# Module 3: Completing Read Alignment Problem 

## Module 3 Introduction

Dynamic Programming Algorithms 
- flexible
- allow us to look for approximate matches considering insertions/deletions 
- find similar substrings between strings 

And then we move onto genome assembly without a reference genome
- begin to discuss concepts related to that. 
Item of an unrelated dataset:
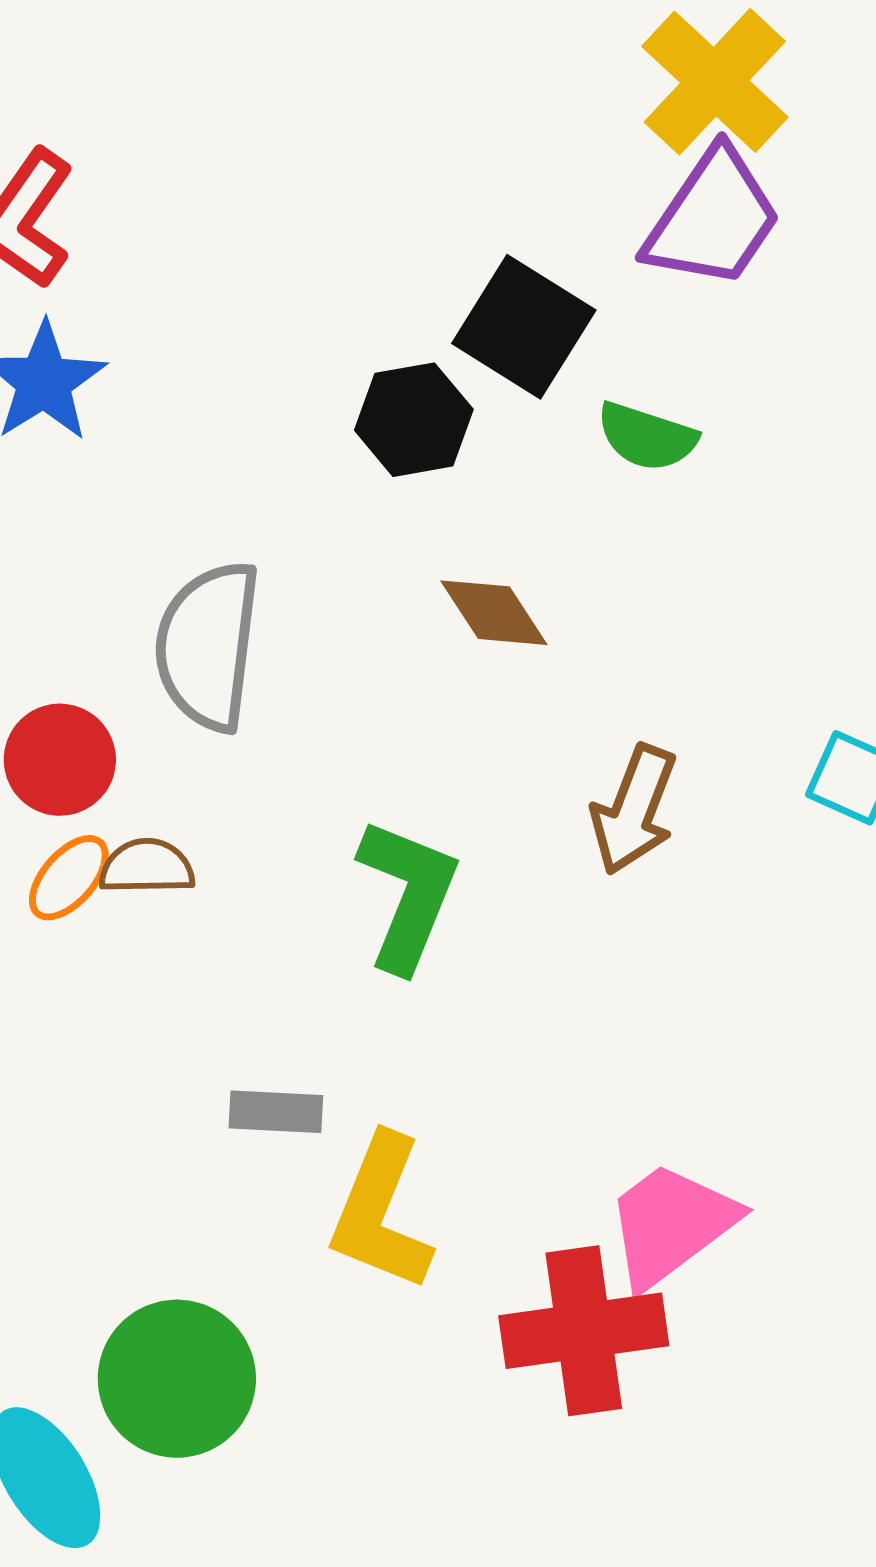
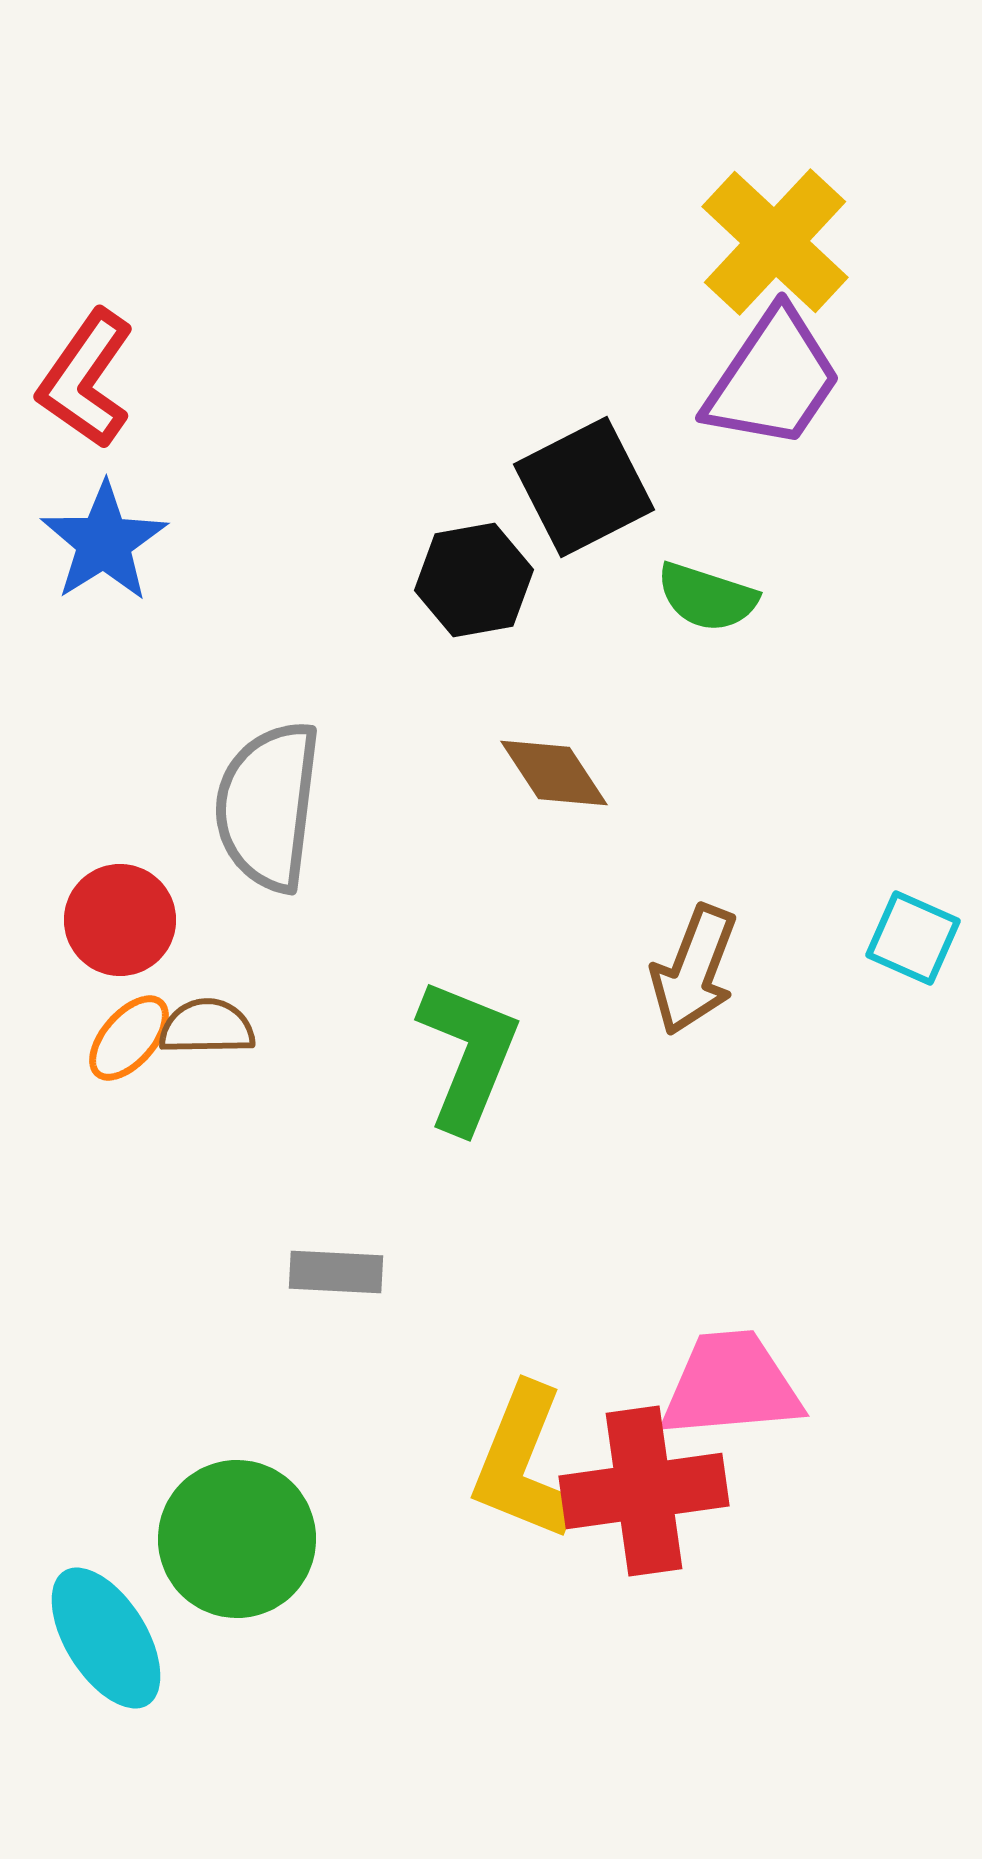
black square: (524, 327) -> (584, 487), turned 31
yellow L-shape: (381, 1213) -> (523, 1463), moved
pink trapezoid: (671, 1225) -> (731, 1385), turned 32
## Solving Edit Distance Problem 

Two different ways to measure difference betwen two strings 

Hamming distance = minimum # of substitutions needed to turn one string to another (both strings are of the same length). 
- pretty easy to find the Hamming Distance 

Edit distance = mimumum # of substitutions/insertions/deletions needed to turn one string to another (both strings do not have to be the same length). 
- pretty hard to find the edit distance

Have to approach edit distance with a couple steps: 

If we have strings, x and y, of the same length, we can say the following about the hamming_distance and edit_distance between x and y 

1. edit_distance <= hamming_distance
- in the case there are only substitution differences, they'll be equal
- if there's an indel, edit_distance will be less because you don't have to make all those substituions, you can just shift it. 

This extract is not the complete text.